Hospital Day 14

I was discharged from BNH Hospital on Thursday and have been up and about since then. I have been surprisingly free of pain. Today I went to mass at the Bangkok cathedral with Fr. John Barth and then we had lunch with some Filipinas here working with Maryknoll.

The Cathedral of the Assumption is a large downtown church that is invisible from the streets. It fronts onto a courtyard and is surrounded by the cardinal’s residence and church schools and offices.
The 100+ year old church is reflective of the French influence of the century before last. It is quite beautiful and very well preserved.
The black structure jutting from the wall is the pulpit from which the priests used to preach in the days before microphone systems. (I’ve always had a secret desire to try one some day.)
Fr. John Barth and Charlie at a dim sum restaurant after mass. With us is Arlene Sale (white top) who has been a lay missioner with Maryknoll for many years, working with refugees. Two of her neighbors joined us.

Hospital Day 4

This is the cardiology department of BNH Hospital where I have been having my physical exam after two years of waiting.
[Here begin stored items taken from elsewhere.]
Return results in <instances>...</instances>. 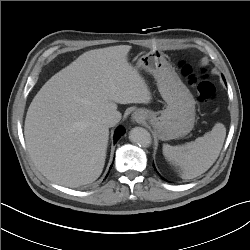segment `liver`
<instances>
[{"label": "liver", "mask_w": 250, "mask_h": 250, "mask_svg": "<svg viewBox=\"0 0 250 250\" xmlns=\"http://www.w3.org/2000/svg\"><path fill=\"white\" fill-rule=\"evenodd\" d=\"M129 45L90 50L52 76L25 119L28 152L50 181L76 188L101 175L109 127L102 119L117 104L151 101L145 80L127 59Z\"/></svg>", "instance_id": "obj_1"}]
</instances>
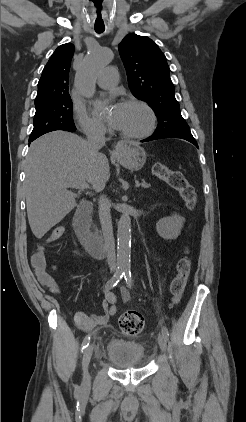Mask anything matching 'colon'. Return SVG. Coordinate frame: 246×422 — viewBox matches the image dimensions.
I'll return each mask as SVG.
<instances>
[{"mask_svg":"<svg viewBox=\"0 0 246 422\" xmlns=\"http://www.w3.org/2000/svg\"><path fill=\"white\" fill-rule=\"evenodd\" d=\"M153 173L156 177L166 181L170 187L178 192L185 206L188 209H193L196 205L197 194L195 188L189 183L185 176L162 163H155L153 165ZM64 232L62 226L55 227L49 234L47 241L53 242L59 239ZM32 264L39 274L45 273V257L42 250H38L32 257ZM191 259L185 255L177 263V273L171 283V293L174 304H178L185 292L188 279L191 272ZM143 316L133 310L124 312L119 318V326L122 332L126 335L134 336L139 334L144 328Z\"/></svg>","mask_w":246,"mask_h":422,"instance_id":"colon-1","label":"colon"}]
</instances>
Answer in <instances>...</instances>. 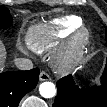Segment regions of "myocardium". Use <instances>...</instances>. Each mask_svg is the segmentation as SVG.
<instances>
[{"mask_svg":"<svg viewBox=\"0 0 107 107\" xmlns=\"http://www.w3.org/2000/svg\"><path fill=\"white\" fill-rule=\"evenodd\" d=\"M91 41L88 27L80 25L67 38L52 58L54 67L62 73L77 67L84 59Z\"/></svg>","mask_w":107,"mask_h":107,"instance_id":"f54148a6","label":"myocardium"}]
</instances>
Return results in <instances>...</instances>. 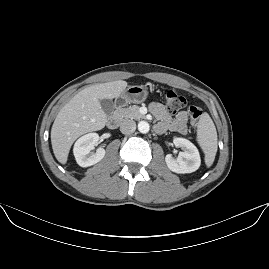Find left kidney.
Segmentation results:
<instances>
[{
	"instance_id": "obj_1",
	"label": "left kidney",
	"mask_w": 269,
	"mask_h": 269,
	"mask_svg": "<svg viewBox=\"0 0 269 269\" xmlns=\"http://www.w3.org/2000/svg\"><path fill=\"white\" fill-rule=\"evenodd\" d=\"M173 143L176 147L183 149L177 159L171 154H167L165 162L168 168L175 173H192L201 164L200 154L197 147L189 140L184 138H174Z\"/></svg>"
}]
</instances>
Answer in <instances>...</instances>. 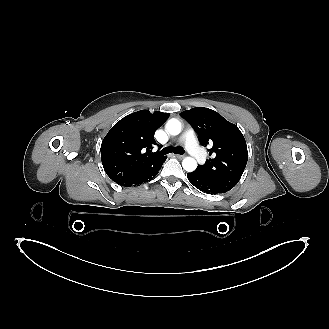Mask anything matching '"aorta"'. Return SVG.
Instances as JSON below:
<instances>
[{"instance_id": "obj_1", "label": "aorta", "mask_w": 329, "mask_h": 329, "mask_svg": "<svg viewBox=\"0 0 329 329\" xmlns=\"http://www.w3.org/2000/svg\"><path fill=\"white\" fill-rule=\"evenodd\" d=\"M166 130L171 135H178L181 132V123L177 119H170L166 123ZM182 166L187 172H192L197 168V162L192 157H186L182 161Z\"/></svg>"}]
</instances>
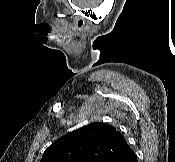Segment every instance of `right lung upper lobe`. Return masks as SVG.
<instances>
[{"mask_svg": "<svg viewBox=\"0 0 175 162\" xmlns=\"http://www.w3.org/2000/svg\"><path fill=\"white\" fill-rule=\"evenodd\" d=\"M131 150L115 127L95 122L59 138L40 162H114Z\"/></svg>", "mask_w": 175, "mask_h": 162, "instance_id": "right-lung-upper-lobe-1", "label": "right lung upper lobe"}]
</instances>
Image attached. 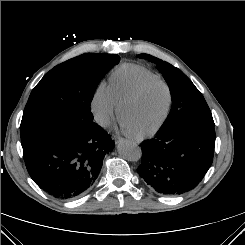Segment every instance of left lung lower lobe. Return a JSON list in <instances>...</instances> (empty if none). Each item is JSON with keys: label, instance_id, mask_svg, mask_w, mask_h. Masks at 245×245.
<instances>
[{"label": "left lung lower lobe", "instance_id": "1", "mask_svg": "<svg viewBox=\"0 0 245 245\" xmlns=\"http://www.w3.org/2000/svg\"><path fill=\"white\" fill-rule=\"evenodd\" d=\"M141 178L158 193L178 195L195 188L213 162L215 129L182 119L142 144Z\"/></svg>", "mask_w": 245, "mask_h": 245}]
</instances>
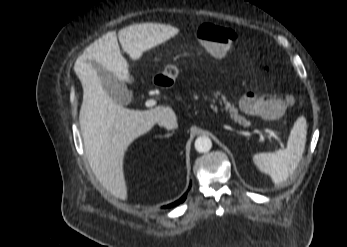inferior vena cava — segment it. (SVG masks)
Returning a JSON list of instances; mask_svg holds the SVG:
<instances>
[{
    "label": "inferior vena cava",
    "instance_id": "602c4592",
    "mask_svg": "<svg viewBox=\"0 0 347 247\" xmlns=\"http://www.w3.org/2000/svg\"><path fill=\"white\" fill-rule=\"evenodd\" d=\"M157 123L159 126L165 127L167 130L176 129L178 127L176 117L172 112H166L164 115L159 116Z\"/></svg>",
    "mask_w": 347,
    "mask_h": 247
}]
</instances>
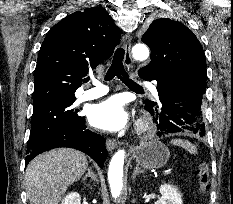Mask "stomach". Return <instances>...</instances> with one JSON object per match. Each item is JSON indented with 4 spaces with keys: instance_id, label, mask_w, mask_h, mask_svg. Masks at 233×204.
<instances>
[{
    "instance_id": "stomach-1",
    "label": "stomach",
    "mask_w": 233,
    "mask_h": 204,
    "mask_svg": "<svg viewBox=\"0 0 233 204\" xmlns=\"http://www.w3.org/2000/svg\"><path fill=\"white\" fill-rule=\"evenodd\" d=\"M170 157L168 148L160 141H148L141 144L135 153V159L143 169H157L166 165Z\"/></svg>"
}]
</instances>
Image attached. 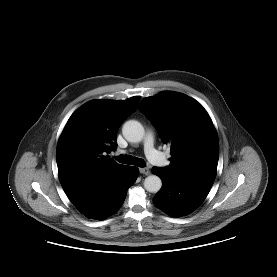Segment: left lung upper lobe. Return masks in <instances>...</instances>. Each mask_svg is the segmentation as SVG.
<instances>
[{
  "label": "left lung upper lobe",
  "mask_w": 277,
  "mask_h": 277,
  "mask_svg": "<svg viewBox=\"0 0 277 277\" xmlns=\"http://www.w3.org/2000/svg\"><path fill=\"white\" fill-rule=\"evenodd\" d=\"M138 108L171 144L167 170L183 176L215 179L219 142L212 120L203 106L187 95L162 92L141 101Z\"/></svg>",
  "instance_id": "obj_1"
}]
</instances>
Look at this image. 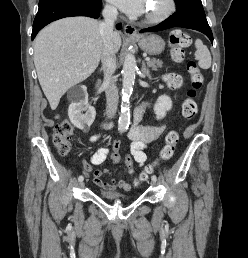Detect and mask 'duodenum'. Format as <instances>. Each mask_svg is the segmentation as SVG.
<instances>
[{"label":"duodenum","instance_id":"obj_1","mask_svg":"<svg viewBox=\"0 0 248 258\" xmlns=\"http://www.w3.org/2000/svg\"><path fill=\"white\" fill-rule=\"evenodd\" d=\"M99 84H100V83H99V81H98V82H97L98 87H99Z\"/></svg>","mask_w":248,"mask_h":258}]
</instances>
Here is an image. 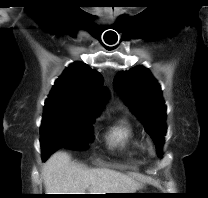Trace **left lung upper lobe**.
<instances>
[{"mask_svg":"<svg viewBox=\"0 0 208 198\" xmlns=\"http://www.w3.org/2000/svg\"><path fill=\"white\" fill-rule=\"evenodd\" d=\"M115 85L151 136L159 157L166 134V106L161 87L148 69L137 66L115 76Z\"/></svg>","mask_w":208,"mask_h":198,"instance_id":"left-lung-upper-lobe-1","label":"left lung upper lobe"}]
</instances>
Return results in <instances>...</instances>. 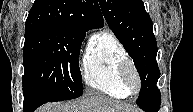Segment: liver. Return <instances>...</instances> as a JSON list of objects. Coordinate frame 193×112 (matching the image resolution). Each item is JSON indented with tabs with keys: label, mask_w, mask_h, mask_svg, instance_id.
Masks as SVG:
<instances>
[{
	"label": "liver",
	"mask_w": 193,
	"mask_h": 112,
	"mask_svg": "<svg viewBox=\"0 0 193 112\" xmlns=\"http://www.w3.org/2000/svg\"><path fill=\"white\" fill-rule=\"evenodd\" d=\"M133 107L108 97L91 96L61 104H45L37 112H132Z\"/></svg>",
	"instance_id": "liver-1"
}]
</instances>
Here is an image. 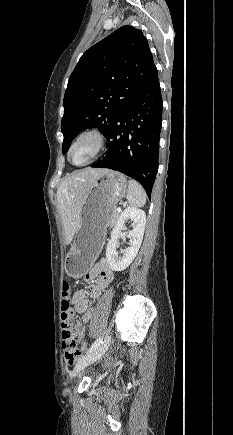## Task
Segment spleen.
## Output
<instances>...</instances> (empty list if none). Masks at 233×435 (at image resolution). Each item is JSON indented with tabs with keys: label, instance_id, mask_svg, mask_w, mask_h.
<instances>
[{
	"label": "spleen",
	"instance_id": "3e777b00",
	"mask_svg": "<svg viewBox=\"0 0 233 435\" xmlns=\"http://www.w3.org/2000/svg\"><path fill=\"white\" fill-rule=\"evenodd\" d=\"M127 200L131 206L142 207L146 203V193L135 180L128 181Z\"/></svg>",
	"mask_w": 233,
	"mask_h": 435
}]
</instances>
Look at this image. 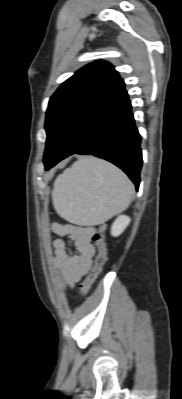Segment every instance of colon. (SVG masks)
<instances>
[{"mask_svg":"<svg viewBox=\"0 0 182 399\" xmlns=\"http://www.w3.org/2000/svg\"><path fill=\"white\" fill-rule=\"evenodd\" d=\"M94 245L97 248V256L94 262V266L86 279L81 284V293L86 294L102 272L103 266L107 261V249L105 245V227L99 226L92 237Z\"/></svg>","mask_w":182,"mask_h":399,"instance_id":"colon-1","label":"colon"}]
</instances>
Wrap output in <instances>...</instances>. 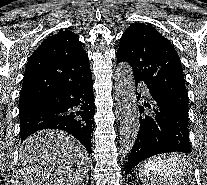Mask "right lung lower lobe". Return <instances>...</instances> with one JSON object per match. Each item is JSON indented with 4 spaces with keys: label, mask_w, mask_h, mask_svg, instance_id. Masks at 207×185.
<instances>
[{
    "label": "right lung lower lobe",
    "mask_w": 207,
    "mask_h": 185,
    "mask_svg": "<svg viewBox=\"0 0 207 185\" xmlns=\"http://www.w3.org/2000/svg\"><path fill=\"white\" fill-rule=\"evenodd\" d=\"M94 112L90 75L82 81L70 83L54 97L19 110L21 143L36 131L59 129L78 139L90 154Z\"/></svg>",
    "instance_id": "right-lung-lower-lobe-1"
}]
</instances>
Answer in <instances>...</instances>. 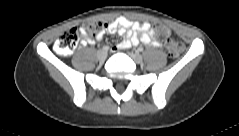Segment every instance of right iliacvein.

My doctor found a nodule on my kidney and wants to remove it so I am scheduled for surgery Saturday morning, but first I had to be checked out by a cardiologist. He noted that my heart rate was 43 beats per minute when I had an EKG on Monday and he made a note to the surgeon to have an external pacemaker ready in case my heart slowed down even more during surgery! An odd twist! I never heard of anything like that before. As you can see BNH Hospital is quite nice, part of the medical tourism package that Thailand offers to people especially throughout Southeast Asia.

New Director of Missions

Maryknoll Lay Missioners this month got a new Director of Mission, Ms. Elvira Ramirez (top left). Because she is responsible for all the lay missioners in the field, she is beginning her tenure by meeting everyone online and then she will start visiting the actual mission sites. Today she had a Zoom call with missioners in Cambodia and Haiti.

Bill Burns Funeral

Our friend and lay missioner Bill Burns died here in Cambodia and his funeral was held 24 March 2022. Because of new environmental regulations, most cremations are prohibited within the city boundaries and even the ones on the edge of the city can only be held at night when the ashes in the air are supposed to be less of a problem. Bill’s funeral was held at the Church of the Child Jesus in the morning but the cremation was delayed until 6:30 PM in the evening at a Buddhist wat.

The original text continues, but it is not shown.